Ontario to add $31 million to budget to deal with increasing number of illegal cannabis stores

Jennawae Cavion, however, founder of Calyx + Trichomes in Kingston and the Executive Director of Norml Canada, says she thinks the money could be better spent on assisting the legal industry instead of on shutting down illegal stores, especially given how easily these stores and websites can open up again.  “I think that they need to invest in ways to make the cannabis industry more sustainable and more inclusive so that there’s no reason for unregulated suppliers to want to exist,” Cavion tells StratCann. “I think $31 million could be spent in a better way than prohibition enforcement.”

David Brown | Stratcann

Ontario is planning to add $31 million to its budget to address illegal cannabis stores and websites operating in the province. 

As part of Ontario’s Budget 2024, it says it plans to provide the funds over three years to the Provincial Joint Forces Cannabis Enforcement Team (PJFCET).

The PJFCET is led by the Ontario Provincial Police’s centralized enforcement unit, which targets illegal cannabis storefronts. This investment, says the province, would enable the PJFCET to “respond to the challenge of illegal online operators and crack down further on the production, sale and distribution of illegal cannabis in the online and offline space.”
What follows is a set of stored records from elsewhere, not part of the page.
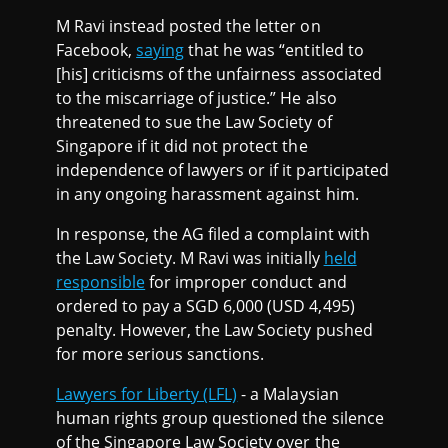
M Ravi instead posted the letter on
Facebook,
saying
that he was “entitled to
[his] criticisms of the unfairness associated
to the miscarriage of justice.” He also
threatened to sue the Law Society of
Singapore if it did not protect the
independence of lawyers or if it participated
in any ongoing harassment against him.
In response, the AG filed a complaint with
the Law Society. M Ravi was initially
held
responsible
for improper conduct and
ordered to pay a SGD 6,000 (USD 4,495)
penalty. However, the Law Society pushed
for more serious sanctions.
Lawyers for Liberty (LFL)
- a Malaysian
human rights group questioned the silence
of the Singapore Law Society over the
Toronto City Council recently passed a motion asking the province to undertake a comprehensive review of the Provincial Cannabis Control Act, 2017. The motion says a review is “imperative to ensure the effective regulations and enforcement of cannabis-related matters” in Ontario.

Municipalities need more tools and resources to address these illegal cannabis businesses, the motion continues, including “exploring options to strengthen enforcement measures, increase penalties for non-compliance, and improve collaboration between municipalities and provincial authorities.

In a recent interview with City News, Carleton Grant, Executive Director, Municipal Licensing and Standards at the City of Toronto, says that while many illicit cannabis shops shuttered voluntarily in the first few years of legalization, new illegal stores have been popping up. 

Grant says there are currently 53 illegal, unlicensed cannabis stores now operating in Toronto and 215 legal ones (The AGCO currently lists 204 stores as being authorized to open in Toronto). 

Enforcement in Ontario has been ongoing. Just this past February, the PJFCET executed nine search warrants at different locations associated with illicit cannabis stores.

Raj Grover, the founder and CEO of High Tide Inc., which operates 58 legal cannabis stores in Ontario, says he is happy to see the province looking to address these types of businesses, especially online stores. 

“I welcome the Ford Government’s decision to take aggressive action against illegal online cannabis dispensaries, who blatantly target kids and sell unsafe products,” says Grover. “Today’s move makes it clear that Ontario is committed to safety and supporting its legal cannabis industry. We look forward to continuing to work with Attorney General Downey and Minister Bethlenfalvy on further legislative and regulatory reform to help bolster Ontario’s regulated cannabis sector as it continues to convert consumers away from a resilient illicit market.” 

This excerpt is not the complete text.